Mitochondria were isolated from 20 confluent 150 mm culture dishes of BEAS-2B cells. The cells were collected by trypsinization, centrifuged, resuspended in 500 μl ice-cold AT-buffer (300 mM trehalose, 10 mM HEPES-KOH, pH 7.5, 80 mM KCl, 1 mM EGTA, 1 mM EDTA, 0.1% BSA and 25 x protease inhibitor cocktail) and incubated on ice for 15 min to swell. The cells were lysed by passing them through a 23G needle 35–40 times. The suspension was cleared off insoluble debris and spun down at 13 000 × g for 10 min. The crude mitochondrial pellet was resuspended in 50 μl SEM buffer (250 mM sucrose, 10 mM HEPES, pH 7.2, 140 mM KCl, including protease inhibitors) and used for the in vitro cytochrome c release assay. The AT buffer had to be replaced by SEM buffer because otherwise cytochrome c release would have been difficult (trehalose extensively stabilizes mitochondria). Equal amounts of crude mitochondria (60–100 μg protein) were incubated for 2 h at 37 °C with 0, 20 and 50 μM of normal GT (oxidized, oxGT) or GT previously reduced with 2 mM glutathione at 30 °C for 60 min (reduced, redGT). As a positive control for cytochrome c release, 20 nM recombinant His-Bax and/or 5 nM recombinant tBid (both kindly provided by Jean-Claude Martinou) were added to the incubation mix. The mitochondria were then separated from the supernatant by centrifugation at 13 000 × g for 10 min at 4 °C, and both fractions were separately analyzed by immunoblotting using a mouse monoclonal anti-cytochrome c antibody (1 : 1000, BD Pharmingen, Heidelberg, Germany).

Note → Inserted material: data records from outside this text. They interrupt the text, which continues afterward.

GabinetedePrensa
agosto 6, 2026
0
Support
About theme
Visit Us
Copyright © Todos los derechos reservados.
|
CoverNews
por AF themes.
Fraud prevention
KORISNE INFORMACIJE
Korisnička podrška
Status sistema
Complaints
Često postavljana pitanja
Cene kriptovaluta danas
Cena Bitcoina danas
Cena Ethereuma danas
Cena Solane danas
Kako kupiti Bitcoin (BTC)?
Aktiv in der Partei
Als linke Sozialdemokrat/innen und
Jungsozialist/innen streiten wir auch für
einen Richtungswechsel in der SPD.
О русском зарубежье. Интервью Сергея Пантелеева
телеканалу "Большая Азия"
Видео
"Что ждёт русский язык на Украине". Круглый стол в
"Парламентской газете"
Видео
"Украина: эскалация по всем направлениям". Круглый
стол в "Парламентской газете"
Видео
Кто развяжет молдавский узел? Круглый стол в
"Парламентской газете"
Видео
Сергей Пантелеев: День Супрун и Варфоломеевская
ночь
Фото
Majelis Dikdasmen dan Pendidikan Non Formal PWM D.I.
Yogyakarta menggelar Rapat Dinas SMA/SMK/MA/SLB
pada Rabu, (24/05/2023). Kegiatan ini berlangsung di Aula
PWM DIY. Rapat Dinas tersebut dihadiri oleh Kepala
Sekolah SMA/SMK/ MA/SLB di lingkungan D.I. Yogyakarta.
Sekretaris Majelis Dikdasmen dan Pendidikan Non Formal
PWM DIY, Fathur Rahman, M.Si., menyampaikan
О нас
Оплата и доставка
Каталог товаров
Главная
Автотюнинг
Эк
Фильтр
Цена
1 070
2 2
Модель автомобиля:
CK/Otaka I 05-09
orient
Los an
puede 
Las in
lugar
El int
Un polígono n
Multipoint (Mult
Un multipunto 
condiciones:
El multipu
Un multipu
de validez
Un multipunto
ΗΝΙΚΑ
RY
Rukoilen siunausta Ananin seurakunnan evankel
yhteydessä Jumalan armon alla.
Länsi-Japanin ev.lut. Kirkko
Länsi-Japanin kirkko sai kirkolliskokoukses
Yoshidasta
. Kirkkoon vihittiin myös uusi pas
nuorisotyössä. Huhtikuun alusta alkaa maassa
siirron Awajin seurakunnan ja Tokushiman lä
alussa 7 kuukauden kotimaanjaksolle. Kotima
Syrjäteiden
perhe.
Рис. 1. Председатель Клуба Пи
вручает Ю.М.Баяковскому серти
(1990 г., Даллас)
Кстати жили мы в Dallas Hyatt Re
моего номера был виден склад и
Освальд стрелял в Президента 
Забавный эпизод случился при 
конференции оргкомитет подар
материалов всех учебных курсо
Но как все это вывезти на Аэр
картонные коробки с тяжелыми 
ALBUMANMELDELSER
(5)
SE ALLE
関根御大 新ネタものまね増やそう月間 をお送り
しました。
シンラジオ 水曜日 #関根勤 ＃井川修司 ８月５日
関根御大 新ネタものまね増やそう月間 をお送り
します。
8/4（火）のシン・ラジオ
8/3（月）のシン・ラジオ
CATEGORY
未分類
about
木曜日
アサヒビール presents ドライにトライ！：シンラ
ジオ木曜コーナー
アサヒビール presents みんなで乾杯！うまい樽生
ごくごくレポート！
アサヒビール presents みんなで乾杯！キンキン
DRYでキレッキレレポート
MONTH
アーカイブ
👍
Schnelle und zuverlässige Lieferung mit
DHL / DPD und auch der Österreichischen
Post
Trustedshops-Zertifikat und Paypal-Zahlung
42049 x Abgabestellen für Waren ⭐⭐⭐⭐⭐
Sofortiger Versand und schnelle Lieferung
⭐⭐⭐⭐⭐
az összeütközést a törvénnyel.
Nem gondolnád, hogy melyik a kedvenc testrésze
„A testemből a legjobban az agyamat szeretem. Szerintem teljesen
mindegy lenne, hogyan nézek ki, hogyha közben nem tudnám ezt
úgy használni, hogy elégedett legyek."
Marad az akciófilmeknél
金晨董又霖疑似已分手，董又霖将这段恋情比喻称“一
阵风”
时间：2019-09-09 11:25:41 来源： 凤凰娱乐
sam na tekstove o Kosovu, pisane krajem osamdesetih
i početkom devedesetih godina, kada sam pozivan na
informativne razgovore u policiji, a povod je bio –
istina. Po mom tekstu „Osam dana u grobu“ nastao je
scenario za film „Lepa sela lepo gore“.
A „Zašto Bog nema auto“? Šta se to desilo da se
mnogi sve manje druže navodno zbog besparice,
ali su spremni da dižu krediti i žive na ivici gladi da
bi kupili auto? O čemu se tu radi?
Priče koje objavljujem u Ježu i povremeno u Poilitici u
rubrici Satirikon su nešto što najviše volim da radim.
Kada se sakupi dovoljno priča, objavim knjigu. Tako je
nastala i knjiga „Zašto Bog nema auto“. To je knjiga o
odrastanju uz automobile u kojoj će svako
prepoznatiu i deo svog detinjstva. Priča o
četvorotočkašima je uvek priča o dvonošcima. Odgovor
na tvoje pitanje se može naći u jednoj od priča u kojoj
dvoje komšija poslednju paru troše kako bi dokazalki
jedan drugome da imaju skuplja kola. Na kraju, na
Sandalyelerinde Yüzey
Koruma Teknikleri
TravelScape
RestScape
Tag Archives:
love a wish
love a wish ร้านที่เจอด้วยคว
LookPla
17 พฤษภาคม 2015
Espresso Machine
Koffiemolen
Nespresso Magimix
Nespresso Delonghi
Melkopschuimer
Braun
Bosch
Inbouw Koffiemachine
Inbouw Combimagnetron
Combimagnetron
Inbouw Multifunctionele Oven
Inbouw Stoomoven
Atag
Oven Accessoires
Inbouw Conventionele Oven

RNA extraction and RT-qPCR

Total RNA was isolated from non-treated and GT-treated (±20 μM of the PI3K inhibitor LY294002) MEFs (for Bim) or untreated BEAS-2B cells (for p38 MAPK isoforms) by the Qiagen RNA easy Mini Kit according to the manufacturer’s protocol (Qiagen). Five micrograms of total RNA was reverse transcribed using the Invitrogen Superscript First Strand Synthesis Kit (Invitrogen, Karlsruhe, Germany) and the therein provided random hexamer primers. The quantitative PCR (qPCR) was performed in 96-well plates using 12.5 μl Mesa Blue qPCR Mix (including Hotstar meteor Taq polymerase), 0.5 μl of each forward and reverse primer for the candidate gene (10 μM stock), 9.5 μl of distilled H2O and 2 μl of the reverse-transcribed cDNA per well. As a negative control, H2O was used instead of the master mix and for normalization the housekeeping gene L32 was co-amplified. The plate was sealed with adhesive foil, spun down at 1000 r.p.m. for 1 min and then subjected to the PCR reaction in a Biorad MyiQ Real-time PCR machine (Biorad, Munich, Germany). For each cDNA sample, triplicates were measured with the two primer pairs (gene of interest and housekeeping gene). The primers are given in Supplementary Table S1.

Cultivation of fungi

Wild-type, GT-deficient (ΔGliP) and GT-reconstituted (GliR) A. fumigatus strains were kindly obtained from Janyce A. Sugui.36 They were either cultivated as monolayer biofilm on solid medium or as filamentous fungus in liquid at 37 °C without CO2. Conidia/spores were produced on solid SABOURAUD agar plates. After the fungus had overgrown the plate (ca. 48 h), the conidia were rinsed off with 10 ml PBS/Tween 0.05% and counted in a Neubauer chamber. To obtain a fungal supernatant containing optimal concentrations of GT for cellular studies, 1 × 107 A. fumigatus. conidia were seeded in 50 ml RPMI/25 mM HEPES medium. Fungal media was collected after 72 h, at which time point the fungus had to be grown filamentous for an efficient secretion of the GT. Before using the fungal supernatant for cell culture experiments, it was sterile filtered to get rid of any fungal hyphae and conidia. All experiments with A. fumigatus. were handled in accordance with the German law for infection protection.

Statistics

Statistical significance was analyzed by a two-tailed Student’s t-test. Data are the means of at least three experiments±S.E.M.